No one disputes the level of cruelty that comes from the use of chemical weapons by the Assad regime. But no reading or interpretation of the language of the 2001 AUMF provides the President with Congressional authorization to use force against it. The Trump Administration cannot use the 2001 AUMF as statutory authorization for attacks against the Syrian government. Congress has not enacted an Authorization to Use Military Force in Syria, and without statutory authorization—and a direct threat to the United States—President Trump’s use of U.S. armed forces is outside the scope of his authority and in violation of U.S. domestic law. Even if the Administration attempts to rely on the President’s Article II powers as Commander in Chief, the extent of a President’s authority to use military force in the absence of Congressional authorization continues to be vigorously contested. This is why, on April 13th, a bipartisan coalition of Congressional members composed a letter to the President urging him to consult and receive authorization from Congress, as is prescribed by the War Powers Resolution, before ordering additional use U.S. military forces in Syria.
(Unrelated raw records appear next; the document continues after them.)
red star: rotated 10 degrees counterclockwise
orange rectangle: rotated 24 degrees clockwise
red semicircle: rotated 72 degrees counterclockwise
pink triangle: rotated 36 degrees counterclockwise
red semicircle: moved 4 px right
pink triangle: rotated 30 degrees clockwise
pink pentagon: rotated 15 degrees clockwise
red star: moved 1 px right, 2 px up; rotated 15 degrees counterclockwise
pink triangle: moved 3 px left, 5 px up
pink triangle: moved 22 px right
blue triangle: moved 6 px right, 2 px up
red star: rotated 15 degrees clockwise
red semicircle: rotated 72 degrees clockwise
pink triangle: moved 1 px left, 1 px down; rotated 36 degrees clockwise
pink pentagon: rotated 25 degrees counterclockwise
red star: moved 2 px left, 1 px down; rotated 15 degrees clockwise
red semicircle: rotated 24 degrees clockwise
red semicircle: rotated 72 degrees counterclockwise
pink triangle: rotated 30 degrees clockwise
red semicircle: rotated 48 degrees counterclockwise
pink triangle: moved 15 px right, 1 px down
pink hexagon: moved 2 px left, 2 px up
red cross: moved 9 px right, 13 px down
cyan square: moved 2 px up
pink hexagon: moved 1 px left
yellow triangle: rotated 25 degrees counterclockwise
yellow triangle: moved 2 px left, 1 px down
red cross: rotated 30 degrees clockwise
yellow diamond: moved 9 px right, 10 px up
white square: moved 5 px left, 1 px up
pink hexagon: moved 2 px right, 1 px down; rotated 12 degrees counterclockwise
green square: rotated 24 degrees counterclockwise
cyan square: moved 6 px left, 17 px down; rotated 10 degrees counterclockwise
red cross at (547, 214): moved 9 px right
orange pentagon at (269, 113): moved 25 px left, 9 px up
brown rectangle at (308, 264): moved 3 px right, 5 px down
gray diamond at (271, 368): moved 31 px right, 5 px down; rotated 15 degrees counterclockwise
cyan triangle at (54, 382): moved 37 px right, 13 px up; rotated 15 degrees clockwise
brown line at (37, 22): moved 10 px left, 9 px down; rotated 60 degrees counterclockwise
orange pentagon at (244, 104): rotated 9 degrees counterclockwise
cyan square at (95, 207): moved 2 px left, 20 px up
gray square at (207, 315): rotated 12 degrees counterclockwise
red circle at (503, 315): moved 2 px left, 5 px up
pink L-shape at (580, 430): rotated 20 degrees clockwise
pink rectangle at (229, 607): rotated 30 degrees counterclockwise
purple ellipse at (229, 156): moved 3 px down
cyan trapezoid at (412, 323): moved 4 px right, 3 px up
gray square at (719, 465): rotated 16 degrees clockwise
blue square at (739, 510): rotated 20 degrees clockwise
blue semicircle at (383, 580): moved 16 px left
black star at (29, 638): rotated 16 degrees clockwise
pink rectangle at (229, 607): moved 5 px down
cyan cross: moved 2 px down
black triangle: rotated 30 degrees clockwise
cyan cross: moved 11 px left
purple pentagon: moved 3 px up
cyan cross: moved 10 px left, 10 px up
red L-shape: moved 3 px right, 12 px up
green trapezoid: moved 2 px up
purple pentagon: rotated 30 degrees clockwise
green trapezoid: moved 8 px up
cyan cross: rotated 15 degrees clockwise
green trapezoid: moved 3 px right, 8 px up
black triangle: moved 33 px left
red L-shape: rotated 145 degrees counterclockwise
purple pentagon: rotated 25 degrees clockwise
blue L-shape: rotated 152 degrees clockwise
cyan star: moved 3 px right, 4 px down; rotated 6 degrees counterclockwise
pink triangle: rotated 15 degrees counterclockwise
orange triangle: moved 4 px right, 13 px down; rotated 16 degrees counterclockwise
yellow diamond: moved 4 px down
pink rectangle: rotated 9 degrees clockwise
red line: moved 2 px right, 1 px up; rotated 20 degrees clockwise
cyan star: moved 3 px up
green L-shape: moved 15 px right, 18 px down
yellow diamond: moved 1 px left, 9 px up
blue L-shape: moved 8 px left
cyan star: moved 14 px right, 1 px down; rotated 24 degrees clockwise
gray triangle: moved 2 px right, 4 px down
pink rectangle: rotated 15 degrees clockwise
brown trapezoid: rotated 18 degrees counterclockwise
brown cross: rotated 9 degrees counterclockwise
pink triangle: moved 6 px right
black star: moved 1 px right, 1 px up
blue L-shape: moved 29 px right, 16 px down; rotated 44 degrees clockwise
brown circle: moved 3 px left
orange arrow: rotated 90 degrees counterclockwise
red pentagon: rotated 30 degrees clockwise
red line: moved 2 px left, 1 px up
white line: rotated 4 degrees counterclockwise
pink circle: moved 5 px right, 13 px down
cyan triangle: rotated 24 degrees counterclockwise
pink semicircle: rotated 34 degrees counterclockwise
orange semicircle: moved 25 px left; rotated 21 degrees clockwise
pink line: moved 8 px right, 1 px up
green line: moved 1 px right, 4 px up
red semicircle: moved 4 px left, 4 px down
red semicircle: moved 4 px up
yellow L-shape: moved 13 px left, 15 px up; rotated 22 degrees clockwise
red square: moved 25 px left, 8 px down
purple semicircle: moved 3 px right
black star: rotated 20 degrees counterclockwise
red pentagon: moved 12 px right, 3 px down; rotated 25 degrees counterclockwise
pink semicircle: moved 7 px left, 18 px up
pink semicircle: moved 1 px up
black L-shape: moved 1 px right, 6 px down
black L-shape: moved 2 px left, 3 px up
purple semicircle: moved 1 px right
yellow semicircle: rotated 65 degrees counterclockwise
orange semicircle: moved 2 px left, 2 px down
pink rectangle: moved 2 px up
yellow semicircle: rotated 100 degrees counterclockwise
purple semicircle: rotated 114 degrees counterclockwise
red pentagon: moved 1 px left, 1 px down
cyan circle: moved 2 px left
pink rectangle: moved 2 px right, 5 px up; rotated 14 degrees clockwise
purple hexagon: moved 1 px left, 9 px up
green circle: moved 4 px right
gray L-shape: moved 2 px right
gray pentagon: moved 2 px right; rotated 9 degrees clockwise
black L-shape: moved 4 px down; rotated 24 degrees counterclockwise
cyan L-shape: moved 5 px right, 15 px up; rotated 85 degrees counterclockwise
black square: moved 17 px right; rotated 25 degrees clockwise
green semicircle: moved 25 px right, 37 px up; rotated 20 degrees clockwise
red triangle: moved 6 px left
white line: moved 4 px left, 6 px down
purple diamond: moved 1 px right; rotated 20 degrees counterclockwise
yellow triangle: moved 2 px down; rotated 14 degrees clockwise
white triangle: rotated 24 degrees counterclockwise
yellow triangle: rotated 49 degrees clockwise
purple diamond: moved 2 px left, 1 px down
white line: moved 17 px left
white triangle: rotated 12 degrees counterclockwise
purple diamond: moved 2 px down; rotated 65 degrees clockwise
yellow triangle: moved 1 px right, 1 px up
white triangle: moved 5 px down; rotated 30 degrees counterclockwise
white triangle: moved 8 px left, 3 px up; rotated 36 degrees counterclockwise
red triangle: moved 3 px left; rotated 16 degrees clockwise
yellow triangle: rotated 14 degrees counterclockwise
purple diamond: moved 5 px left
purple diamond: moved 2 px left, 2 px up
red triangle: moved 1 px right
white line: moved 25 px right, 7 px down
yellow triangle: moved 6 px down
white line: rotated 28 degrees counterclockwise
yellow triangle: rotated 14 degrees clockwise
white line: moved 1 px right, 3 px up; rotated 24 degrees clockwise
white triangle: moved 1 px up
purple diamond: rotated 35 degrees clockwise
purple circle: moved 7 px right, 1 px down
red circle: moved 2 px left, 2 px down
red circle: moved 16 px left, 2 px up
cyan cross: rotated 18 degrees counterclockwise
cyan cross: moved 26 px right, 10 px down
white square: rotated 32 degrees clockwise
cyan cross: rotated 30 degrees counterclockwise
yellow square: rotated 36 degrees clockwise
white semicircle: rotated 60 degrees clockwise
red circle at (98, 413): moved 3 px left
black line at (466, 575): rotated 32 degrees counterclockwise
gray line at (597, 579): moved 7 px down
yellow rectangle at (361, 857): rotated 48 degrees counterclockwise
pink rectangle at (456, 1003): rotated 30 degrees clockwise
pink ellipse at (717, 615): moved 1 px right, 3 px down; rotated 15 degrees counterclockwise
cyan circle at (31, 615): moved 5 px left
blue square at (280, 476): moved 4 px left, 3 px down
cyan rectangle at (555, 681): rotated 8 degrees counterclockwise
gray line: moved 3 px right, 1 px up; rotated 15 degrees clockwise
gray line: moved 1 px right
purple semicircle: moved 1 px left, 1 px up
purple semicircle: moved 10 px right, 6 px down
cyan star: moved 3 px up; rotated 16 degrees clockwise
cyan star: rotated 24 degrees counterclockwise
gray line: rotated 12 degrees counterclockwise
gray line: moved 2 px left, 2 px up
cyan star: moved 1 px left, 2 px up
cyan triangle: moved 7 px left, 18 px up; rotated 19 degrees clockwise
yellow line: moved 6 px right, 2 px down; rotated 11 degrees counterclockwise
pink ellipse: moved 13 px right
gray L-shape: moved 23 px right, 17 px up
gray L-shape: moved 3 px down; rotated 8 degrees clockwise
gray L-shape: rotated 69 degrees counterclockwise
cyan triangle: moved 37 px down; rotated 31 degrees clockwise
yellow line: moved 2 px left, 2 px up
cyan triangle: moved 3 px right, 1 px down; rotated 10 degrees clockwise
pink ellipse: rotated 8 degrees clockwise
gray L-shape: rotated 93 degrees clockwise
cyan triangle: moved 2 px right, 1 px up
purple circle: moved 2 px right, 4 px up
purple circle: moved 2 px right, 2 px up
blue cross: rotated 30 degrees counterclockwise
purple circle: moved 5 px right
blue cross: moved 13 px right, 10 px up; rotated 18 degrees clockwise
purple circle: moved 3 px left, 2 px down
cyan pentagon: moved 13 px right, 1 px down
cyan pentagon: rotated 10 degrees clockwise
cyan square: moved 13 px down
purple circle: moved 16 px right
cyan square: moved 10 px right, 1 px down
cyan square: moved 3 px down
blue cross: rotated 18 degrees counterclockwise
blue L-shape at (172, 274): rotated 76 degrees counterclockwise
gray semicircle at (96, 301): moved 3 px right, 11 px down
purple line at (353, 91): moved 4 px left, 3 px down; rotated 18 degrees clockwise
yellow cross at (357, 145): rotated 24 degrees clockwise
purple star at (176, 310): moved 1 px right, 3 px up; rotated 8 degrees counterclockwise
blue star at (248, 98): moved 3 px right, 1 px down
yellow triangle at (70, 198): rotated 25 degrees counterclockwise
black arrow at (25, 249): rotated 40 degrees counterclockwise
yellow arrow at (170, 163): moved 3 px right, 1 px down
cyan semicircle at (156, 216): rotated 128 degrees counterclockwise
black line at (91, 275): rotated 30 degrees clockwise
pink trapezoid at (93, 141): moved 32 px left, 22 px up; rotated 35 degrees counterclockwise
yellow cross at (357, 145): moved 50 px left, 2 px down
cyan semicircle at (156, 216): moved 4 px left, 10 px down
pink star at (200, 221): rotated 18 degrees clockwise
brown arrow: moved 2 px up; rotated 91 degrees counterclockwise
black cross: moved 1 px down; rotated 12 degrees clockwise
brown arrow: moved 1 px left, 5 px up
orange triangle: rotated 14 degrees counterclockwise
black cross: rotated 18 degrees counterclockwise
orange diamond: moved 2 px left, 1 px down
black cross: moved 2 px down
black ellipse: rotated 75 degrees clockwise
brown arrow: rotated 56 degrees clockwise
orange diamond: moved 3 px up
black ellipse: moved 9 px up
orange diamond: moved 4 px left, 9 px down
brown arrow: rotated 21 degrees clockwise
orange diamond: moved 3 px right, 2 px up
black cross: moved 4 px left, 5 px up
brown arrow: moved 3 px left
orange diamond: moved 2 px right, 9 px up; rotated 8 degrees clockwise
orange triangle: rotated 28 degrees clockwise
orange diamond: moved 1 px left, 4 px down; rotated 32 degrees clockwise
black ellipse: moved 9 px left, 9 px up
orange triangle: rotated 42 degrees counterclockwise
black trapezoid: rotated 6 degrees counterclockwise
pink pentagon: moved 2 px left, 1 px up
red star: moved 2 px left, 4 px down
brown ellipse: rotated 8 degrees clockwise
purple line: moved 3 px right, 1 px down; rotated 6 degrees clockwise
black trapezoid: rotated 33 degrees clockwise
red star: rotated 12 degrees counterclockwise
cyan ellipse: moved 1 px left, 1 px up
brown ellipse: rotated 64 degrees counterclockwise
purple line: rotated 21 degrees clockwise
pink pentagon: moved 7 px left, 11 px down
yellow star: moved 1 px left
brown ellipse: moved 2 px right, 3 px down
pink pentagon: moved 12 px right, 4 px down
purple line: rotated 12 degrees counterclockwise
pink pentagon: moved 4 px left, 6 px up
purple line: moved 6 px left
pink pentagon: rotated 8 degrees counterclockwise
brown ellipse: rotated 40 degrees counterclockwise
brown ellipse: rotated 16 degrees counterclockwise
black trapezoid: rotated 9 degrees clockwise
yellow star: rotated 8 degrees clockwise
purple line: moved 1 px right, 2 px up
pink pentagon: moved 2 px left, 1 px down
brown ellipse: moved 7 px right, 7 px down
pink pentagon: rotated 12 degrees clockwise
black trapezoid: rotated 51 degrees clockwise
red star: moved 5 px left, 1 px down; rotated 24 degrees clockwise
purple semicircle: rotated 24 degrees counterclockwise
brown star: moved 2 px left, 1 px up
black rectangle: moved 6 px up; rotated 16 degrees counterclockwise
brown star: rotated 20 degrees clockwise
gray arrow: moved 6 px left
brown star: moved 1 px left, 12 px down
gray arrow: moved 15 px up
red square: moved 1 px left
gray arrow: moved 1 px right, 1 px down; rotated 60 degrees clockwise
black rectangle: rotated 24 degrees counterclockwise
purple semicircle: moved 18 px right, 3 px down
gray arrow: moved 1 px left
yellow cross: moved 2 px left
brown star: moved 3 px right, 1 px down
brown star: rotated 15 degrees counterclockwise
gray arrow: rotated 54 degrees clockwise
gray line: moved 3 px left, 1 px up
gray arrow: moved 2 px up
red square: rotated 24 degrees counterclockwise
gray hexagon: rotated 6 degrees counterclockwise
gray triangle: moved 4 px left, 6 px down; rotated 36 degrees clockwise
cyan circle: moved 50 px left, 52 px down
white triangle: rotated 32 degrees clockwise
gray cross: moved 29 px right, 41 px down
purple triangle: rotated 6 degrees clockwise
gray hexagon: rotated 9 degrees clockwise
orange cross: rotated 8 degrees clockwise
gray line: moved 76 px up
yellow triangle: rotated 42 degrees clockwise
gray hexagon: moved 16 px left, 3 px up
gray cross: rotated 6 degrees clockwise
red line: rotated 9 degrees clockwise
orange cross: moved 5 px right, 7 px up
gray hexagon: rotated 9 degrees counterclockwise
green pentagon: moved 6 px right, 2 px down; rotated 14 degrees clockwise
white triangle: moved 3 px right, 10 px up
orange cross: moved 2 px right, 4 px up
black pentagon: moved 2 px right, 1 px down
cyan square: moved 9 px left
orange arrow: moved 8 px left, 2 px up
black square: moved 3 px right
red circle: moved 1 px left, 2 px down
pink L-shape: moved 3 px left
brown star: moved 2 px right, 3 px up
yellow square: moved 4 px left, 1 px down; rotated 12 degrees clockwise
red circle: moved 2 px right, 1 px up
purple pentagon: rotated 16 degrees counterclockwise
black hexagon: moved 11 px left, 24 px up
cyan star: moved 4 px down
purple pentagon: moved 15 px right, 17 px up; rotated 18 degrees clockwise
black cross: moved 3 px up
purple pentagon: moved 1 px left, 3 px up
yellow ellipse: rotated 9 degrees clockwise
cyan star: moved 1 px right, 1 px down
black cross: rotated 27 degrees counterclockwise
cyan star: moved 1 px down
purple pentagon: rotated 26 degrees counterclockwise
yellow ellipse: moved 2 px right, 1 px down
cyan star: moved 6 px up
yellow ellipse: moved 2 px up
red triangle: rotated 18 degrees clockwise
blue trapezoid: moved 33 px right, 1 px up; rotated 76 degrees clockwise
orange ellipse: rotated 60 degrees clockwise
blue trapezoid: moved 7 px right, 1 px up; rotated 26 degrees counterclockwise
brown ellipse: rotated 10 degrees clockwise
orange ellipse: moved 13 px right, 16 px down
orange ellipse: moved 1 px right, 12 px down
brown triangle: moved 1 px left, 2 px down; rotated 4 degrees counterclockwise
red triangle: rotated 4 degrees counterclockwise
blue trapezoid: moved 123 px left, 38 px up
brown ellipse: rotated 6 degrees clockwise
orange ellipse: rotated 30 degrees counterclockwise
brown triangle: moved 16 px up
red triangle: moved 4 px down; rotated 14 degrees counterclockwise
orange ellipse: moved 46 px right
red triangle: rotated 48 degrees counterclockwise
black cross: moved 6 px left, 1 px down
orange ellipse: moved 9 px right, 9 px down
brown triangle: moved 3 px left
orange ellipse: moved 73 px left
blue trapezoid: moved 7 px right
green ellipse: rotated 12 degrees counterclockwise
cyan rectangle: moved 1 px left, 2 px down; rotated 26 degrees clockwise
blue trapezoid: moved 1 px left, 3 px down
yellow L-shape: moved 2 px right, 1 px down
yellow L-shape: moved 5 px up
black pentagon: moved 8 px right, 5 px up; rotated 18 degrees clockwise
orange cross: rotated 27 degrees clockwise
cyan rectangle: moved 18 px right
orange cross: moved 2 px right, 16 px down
As a matter of international law, President Trump also lacks clear authority for the strikes against Syria. Under Article 2(4) of the UN Charter, the U.S. is prohibited from the use of force unless it has express authorization from the Security Council or it is exercising its right to individual or collective self-defense under Article 51. Currently, there is no Security Council authorization for States’ force against Syria, and the U.S. cannot claim self-defense without being the victim of an armed attack. To assert a collective self-defense justification, another “victim state” would have had to declare itself the victim of Assad’s attack and request military aid from the U.S. in response. At present, the facts do not demonstrate that any declaration warranting a response was made. Authorization by the Security Council and the right to self-defense are the only two exceptions applicable to the U.S. under international law. The U.S. has never recognized a right of humanitarian intervention under international law, and thus cannot invoke it as an exception to Article 2(4) at this time. Therefore, though Assad’s chemical weapons attacks are undeniably unlawful, the Trump Administration’s airstrikes are as well.
Without justification in domestic or international law, future U.S. airstrikes on the Syrian government will occur without legal grounding. Only time will tell how these strikes will be perceived by the international community, and how Syrian allies, like Russia and Iran, will retaliate. At the domestic level, the continued conflict between U.S. strikes and U.S. law places pressure on Congress to pass specific statutory authorization for the use of military force in Syria, lest these U.S. airstrikes will continue in the absence of legal grounds.